---------- DATASET

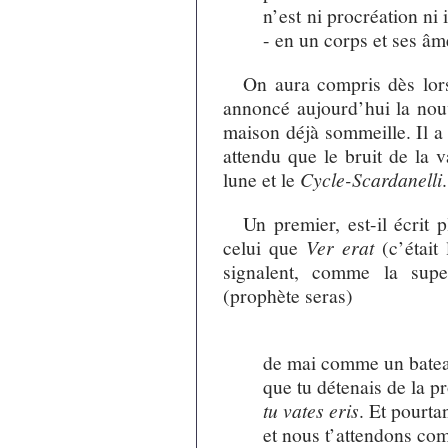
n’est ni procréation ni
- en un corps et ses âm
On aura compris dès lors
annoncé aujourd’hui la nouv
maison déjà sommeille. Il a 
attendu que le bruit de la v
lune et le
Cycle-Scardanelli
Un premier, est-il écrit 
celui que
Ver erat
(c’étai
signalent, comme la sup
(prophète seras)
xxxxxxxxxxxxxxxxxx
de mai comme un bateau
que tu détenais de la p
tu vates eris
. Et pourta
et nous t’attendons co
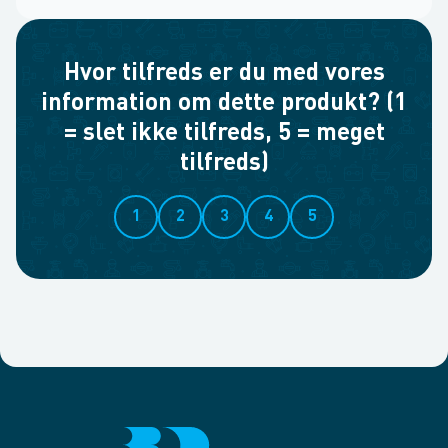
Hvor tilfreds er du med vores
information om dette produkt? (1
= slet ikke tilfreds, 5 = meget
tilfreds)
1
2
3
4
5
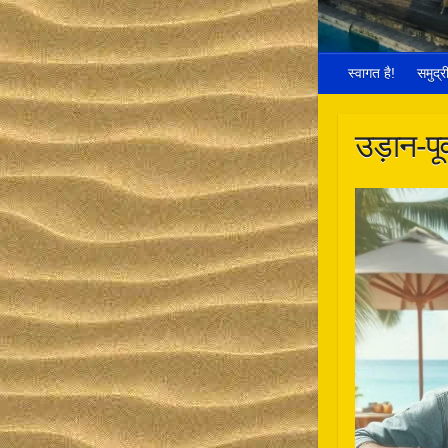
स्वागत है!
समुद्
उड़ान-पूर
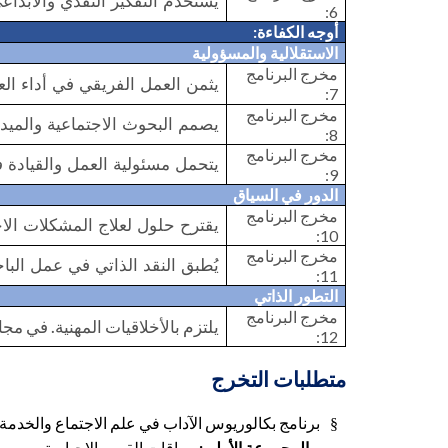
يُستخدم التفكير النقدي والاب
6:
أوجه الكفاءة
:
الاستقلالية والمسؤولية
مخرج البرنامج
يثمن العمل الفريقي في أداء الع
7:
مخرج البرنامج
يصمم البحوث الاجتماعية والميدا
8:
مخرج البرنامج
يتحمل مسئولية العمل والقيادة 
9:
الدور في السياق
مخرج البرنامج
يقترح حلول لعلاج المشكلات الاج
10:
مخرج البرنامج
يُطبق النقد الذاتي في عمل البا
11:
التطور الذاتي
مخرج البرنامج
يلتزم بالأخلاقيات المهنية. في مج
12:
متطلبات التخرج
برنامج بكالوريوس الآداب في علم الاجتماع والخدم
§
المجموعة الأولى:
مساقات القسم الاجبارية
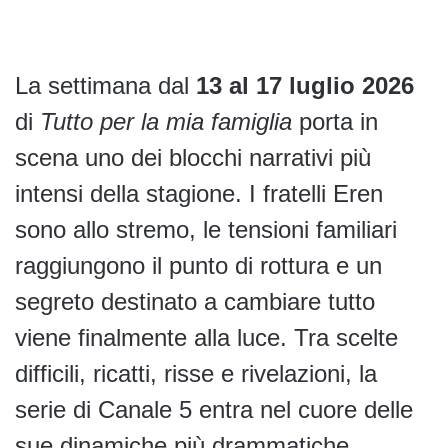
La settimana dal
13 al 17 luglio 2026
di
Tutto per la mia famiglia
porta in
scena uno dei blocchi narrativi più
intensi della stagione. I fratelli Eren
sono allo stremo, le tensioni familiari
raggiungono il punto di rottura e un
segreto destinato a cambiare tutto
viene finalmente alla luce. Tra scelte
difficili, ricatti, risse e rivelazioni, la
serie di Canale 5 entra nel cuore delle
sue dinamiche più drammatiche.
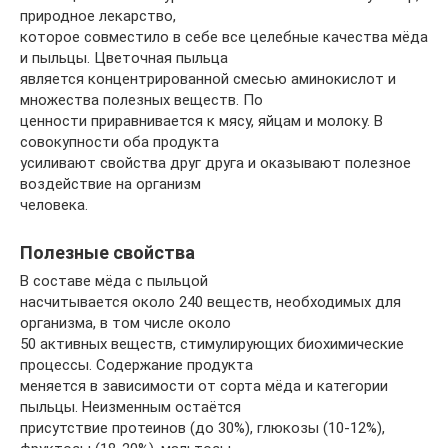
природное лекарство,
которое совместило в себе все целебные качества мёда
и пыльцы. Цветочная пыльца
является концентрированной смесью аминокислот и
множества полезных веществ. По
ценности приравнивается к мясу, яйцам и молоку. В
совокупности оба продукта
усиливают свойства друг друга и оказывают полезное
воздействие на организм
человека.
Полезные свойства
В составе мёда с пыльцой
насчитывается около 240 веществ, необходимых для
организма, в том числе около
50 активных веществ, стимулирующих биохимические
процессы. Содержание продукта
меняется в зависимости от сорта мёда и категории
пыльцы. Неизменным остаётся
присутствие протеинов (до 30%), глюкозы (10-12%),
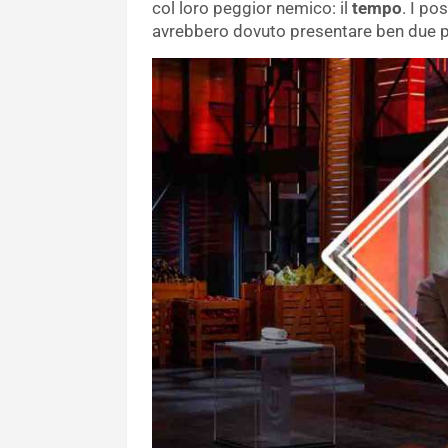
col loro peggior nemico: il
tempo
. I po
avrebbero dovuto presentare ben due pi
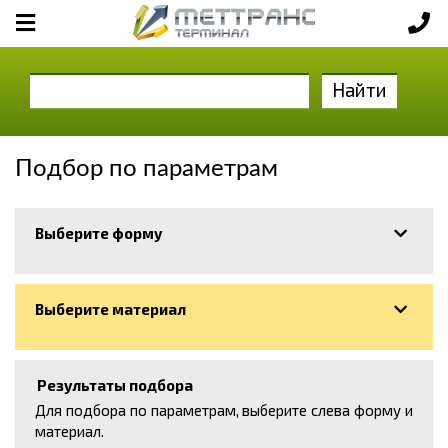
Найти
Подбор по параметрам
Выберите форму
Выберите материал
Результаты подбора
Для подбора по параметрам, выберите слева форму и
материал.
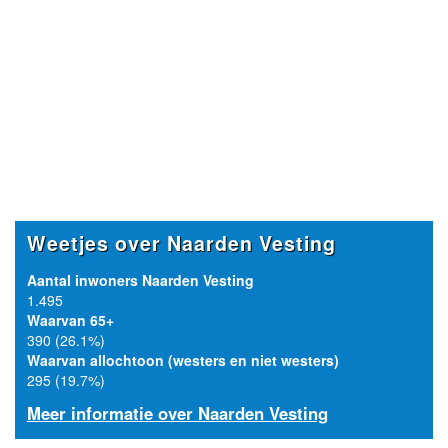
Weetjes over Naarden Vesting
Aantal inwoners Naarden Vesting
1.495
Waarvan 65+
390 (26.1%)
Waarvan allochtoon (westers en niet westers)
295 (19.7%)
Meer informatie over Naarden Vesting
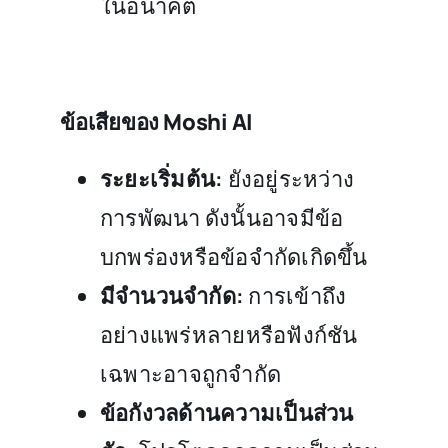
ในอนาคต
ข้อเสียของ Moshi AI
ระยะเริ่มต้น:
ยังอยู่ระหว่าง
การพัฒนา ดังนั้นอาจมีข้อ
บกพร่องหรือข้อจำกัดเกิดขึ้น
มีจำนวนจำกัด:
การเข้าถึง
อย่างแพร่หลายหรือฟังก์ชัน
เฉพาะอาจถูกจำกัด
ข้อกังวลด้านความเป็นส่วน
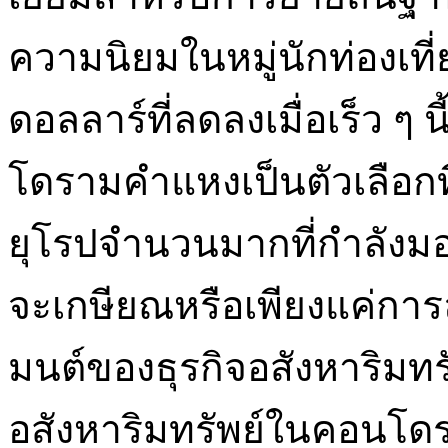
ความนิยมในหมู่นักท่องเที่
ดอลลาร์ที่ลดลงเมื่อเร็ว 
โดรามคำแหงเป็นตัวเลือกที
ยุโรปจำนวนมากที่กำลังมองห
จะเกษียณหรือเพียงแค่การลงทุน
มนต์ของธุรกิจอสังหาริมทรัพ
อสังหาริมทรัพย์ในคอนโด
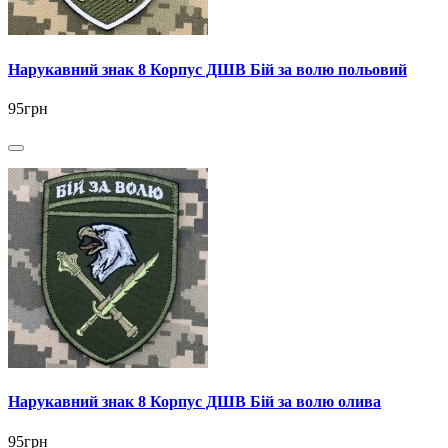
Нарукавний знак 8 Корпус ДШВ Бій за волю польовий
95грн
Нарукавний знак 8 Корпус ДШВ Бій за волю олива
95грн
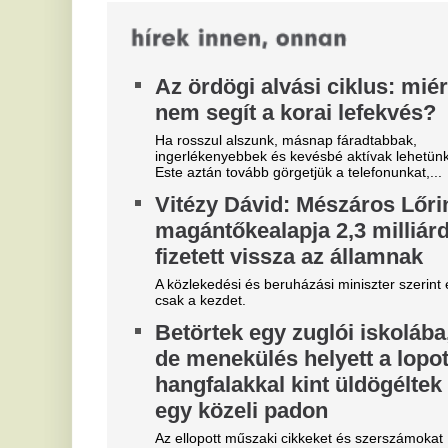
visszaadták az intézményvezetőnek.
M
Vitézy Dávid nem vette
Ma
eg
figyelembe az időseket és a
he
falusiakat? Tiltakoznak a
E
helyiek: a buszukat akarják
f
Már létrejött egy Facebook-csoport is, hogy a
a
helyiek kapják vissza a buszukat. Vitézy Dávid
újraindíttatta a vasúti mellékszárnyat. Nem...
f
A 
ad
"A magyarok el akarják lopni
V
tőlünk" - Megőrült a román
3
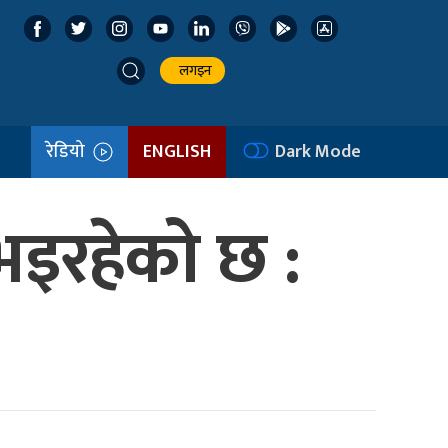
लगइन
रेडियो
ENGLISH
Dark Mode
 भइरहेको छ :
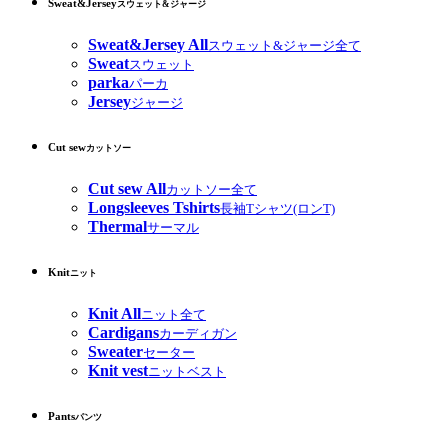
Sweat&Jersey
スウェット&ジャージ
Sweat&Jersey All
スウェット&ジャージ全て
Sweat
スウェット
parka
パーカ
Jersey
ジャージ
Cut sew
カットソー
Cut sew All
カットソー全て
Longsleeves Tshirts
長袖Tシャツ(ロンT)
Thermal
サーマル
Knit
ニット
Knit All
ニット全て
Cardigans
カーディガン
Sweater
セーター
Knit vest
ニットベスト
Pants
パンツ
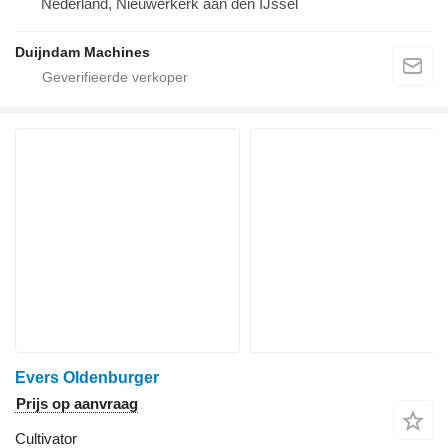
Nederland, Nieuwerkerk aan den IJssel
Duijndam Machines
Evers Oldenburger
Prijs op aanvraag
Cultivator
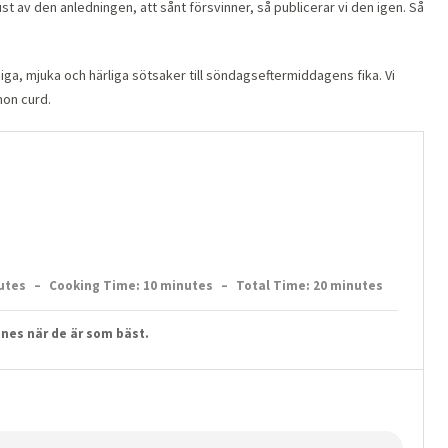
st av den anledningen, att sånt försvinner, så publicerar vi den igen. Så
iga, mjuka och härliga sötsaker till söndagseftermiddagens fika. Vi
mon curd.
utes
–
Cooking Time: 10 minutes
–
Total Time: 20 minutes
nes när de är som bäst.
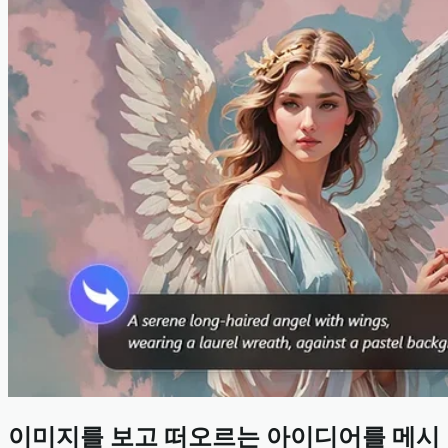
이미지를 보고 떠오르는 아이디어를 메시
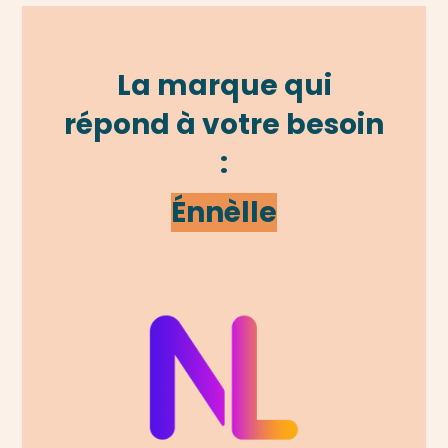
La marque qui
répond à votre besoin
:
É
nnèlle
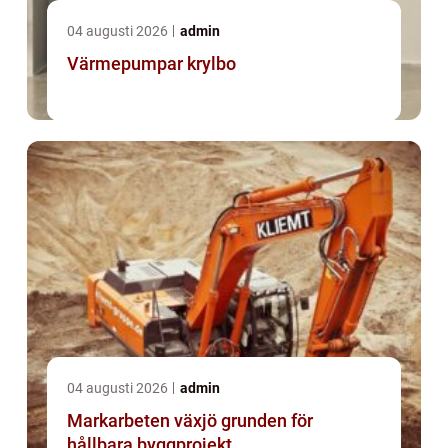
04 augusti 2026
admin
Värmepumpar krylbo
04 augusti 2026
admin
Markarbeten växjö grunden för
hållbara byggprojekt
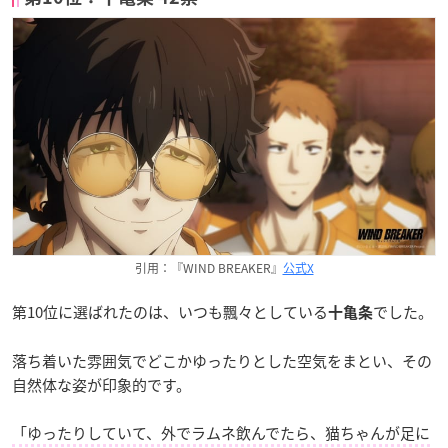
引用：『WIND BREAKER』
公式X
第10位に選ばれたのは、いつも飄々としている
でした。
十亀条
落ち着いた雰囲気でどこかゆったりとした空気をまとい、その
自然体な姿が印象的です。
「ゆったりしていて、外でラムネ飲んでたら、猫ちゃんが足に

--------------------

▶ [DIRECTIONS] All lines in the records that contain "Нарукавний" are to be copied and returned.

▶ [EXPECTED ANSWER]
Нарукавний знак 8 Корпус ДШВ Бій за волю польовий
Нарукавний знак 8 Корпус ДШВ Бій за волю олива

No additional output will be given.